EVALUATIONS & DATA COLLECTION
All potential participants will be evaluated in Rochester, MN for consideration as a trial participant. At the start of the trial, and each quarter throughout the 9-month trial, the participants will be evaluated in Rochester. This is to assure consistency of the collected measurement data.

PLACEBO CONTROL
The trial is proposed as a randomized 2:1 placebo design to directly show the differences in progression of those receiving the enzyme and those on the placebo. The placebo participants will have a specific "rescue" criteria where they will be automatically be taken off of the placebo and provided the enzyme if a specific decline is noted. There was much discussion about the specifics of this rescue point. The placebo control was recommended by Shire's independent MLD advisory board of outside experts based on the Phase I/II trial data* and the goals of this Phase II/III trial. Videos of Dr. Dali presenting the Phase I/II trial results in Munich March 2009, and of Dr. Patterson re-presenting the result in June 2009 can be found here.

DATA ANALYSIS & ESTIMATED POST TRIAL REVIEW SCHEDULE
After the completion of the trial the data is compiled, analyzed, and - presuming good results - is presented to the FDA for their review. The best case for this portion of the process is 3 months for the analysis and 6 months for FDA review under their accelerated review process.

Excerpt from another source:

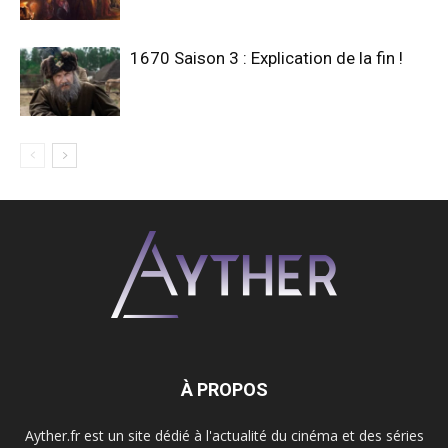
1670 Saison 3 : Explication de la fin !
À PROPOS
Ayther.fr est un site dédié à l'actualité du cinéma et des séries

The MLD Foundation estimates that with 2 participants recruited per month, 30 participants, and a 9 month trial period per participant, the data collection phase could be complete 24 months after the first participant starts (based on 9 months after the last participant starts) -- assuming everything happens as forecasted.

Using this best case 24 months for the trial itself plus the a best case data analysis (3 months) and an expedited FDA review of 6 months results in a best case of 33 months – however, the MLD Foundation estimates it is highly likely the recruiting, analysis, trial logistics, and post-trial reviews will likely take 48 to 60 months to complete after the first participant is enrolled*.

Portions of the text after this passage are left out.